1.Passive attack:-passive attack are the nature of eavesdropping on or monitoring of transmissions.the goal of the opponent is to obtain information that is being transmitted.

Two types of passive attacks are RELEASE OF MESSAGE CONTENTS and TRAFFIC ANALYSIS.

The release of message contents is easily understood. A telephone conversation,an electronic mail message,and a transfer file may contain sensitive or contidential information. We would like to prevent an opponent from learning the contents of these transmissions.

A second type of passive attack,TRAFFIC ANALYSIS is subtler suppose that we had a way of masking the contents of message or other information traffic so that opponents, even if they captured the message, could not exract the information from the message. the common technique for masking contents is encryption.

ACTIVE ATTACK:-Active attack involve some modification of the data stream or the creation of a false stream and can be subdivided into four categories masquerade, replay modification of message and denial of service.
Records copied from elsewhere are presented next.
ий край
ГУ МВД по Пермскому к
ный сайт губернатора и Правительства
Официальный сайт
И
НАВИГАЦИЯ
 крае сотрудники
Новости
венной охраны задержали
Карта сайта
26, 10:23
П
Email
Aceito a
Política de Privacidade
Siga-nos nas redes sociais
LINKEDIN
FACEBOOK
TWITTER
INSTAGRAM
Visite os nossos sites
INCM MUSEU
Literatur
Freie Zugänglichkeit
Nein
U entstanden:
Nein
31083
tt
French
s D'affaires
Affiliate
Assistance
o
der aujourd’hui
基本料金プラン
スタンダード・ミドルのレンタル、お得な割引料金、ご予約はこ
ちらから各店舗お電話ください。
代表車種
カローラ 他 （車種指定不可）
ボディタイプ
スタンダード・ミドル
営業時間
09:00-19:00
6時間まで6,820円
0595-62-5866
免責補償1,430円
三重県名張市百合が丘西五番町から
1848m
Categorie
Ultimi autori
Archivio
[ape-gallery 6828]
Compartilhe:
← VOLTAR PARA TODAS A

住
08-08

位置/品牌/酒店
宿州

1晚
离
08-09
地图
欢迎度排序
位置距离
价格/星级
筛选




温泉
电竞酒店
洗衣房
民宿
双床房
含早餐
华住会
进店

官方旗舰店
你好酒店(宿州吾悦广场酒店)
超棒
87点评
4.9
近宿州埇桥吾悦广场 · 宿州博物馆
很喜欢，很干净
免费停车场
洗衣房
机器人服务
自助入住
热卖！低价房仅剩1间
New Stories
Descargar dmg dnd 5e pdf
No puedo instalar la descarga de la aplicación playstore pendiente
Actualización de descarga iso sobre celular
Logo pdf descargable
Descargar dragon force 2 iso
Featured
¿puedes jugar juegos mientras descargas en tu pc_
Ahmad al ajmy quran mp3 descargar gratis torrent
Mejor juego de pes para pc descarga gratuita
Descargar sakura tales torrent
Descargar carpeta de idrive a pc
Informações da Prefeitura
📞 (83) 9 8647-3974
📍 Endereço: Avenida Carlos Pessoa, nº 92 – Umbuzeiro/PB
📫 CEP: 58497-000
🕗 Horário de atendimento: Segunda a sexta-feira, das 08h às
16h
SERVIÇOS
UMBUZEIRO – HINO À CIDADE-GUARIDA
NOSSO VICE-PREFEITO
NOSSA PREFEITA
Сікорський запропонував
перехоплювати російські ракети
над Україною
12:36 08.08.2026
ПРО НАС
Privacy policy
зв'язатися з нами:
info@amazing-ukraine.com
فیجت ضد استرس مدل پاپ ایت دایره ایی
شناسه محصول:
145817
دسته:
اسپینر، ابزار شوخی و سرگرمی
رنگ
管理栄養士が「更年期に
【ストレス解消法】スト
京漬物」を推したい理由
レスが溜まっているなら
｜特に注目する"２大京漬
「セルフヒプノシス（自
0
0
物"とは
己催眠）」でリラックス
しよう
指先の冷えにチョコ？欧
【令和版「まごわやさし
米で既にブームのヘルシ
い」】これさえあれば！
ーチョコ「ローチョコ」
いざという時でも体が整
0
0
A masquerade takes place when one entity pretends to be a different entity. A masquerade attack usually includes one of the other forms of active attack.REPLAY involves the passive capture of a data unit and its subsequent retransmission to produce an unauthorized effect. Modification of message simply means that some portion of a legitimate message is altered, or message are delayed or reordered to, to produce an unauthorized affect. The DENIAL OF SERVICE prevents or inhibits the normal use or management or communication facilities.

DIFFERENCE BETWEEN PASSIVE ATTACKS AND ACTIVE ATTACKS

Passive attacks are very difficult to detect because they do not involve any alteration the data. Typically the message traffic is sent and received in an apparently normal fashion and neither the sender nor receiver is aware that a third party has read the messages or observed the traffic pattern. However it is feasible to prevent the success of these attacks, usually by means of encryption.

On the other hand, ACTIVE ATTACKS presents the opposite characterstics of passive attacks. whereas passive ara difficult to detect, measures are available to prevent their success. It is quite difficult to prevent active attacks absolutely, because of the wide variety of potential, software and network vulnerabilities.

QUES:2 List and briefly define categories of security services.

ANS: A processing or communication service that is provided by a system to give a specific kind of protection to system resources, security services implement security policy and are implemented by security mechanism. There are different -2 kinds of security services:-

1.AUTHENTICATION

2.ACCESS CONTROL

3.DATA CONFIDENTALITY

4.DATA INTEGRITY

5.NON REPUDATION

1.AUTHENTICATION:-The assurance that the communicating entity is the one that it claims to be .

1.Peer entity authentication:-Used in association with a logical connection to provide confidence in the identity of the entities connected.

2. data origin authentication:-in a connectionless transfer provide assurance that the source of received data is as claimed.

2:-ACCESS CONTROL:-The prevention of unauthorized user of a resource.

3:-DATA CONFIDENTALITY:-The protection of data from unauthorized disclosure.

1.Connection confidentiality:-the protection of all user data on a connection.

2.connectionless confidentiality:-the protection of all user data in a single data block.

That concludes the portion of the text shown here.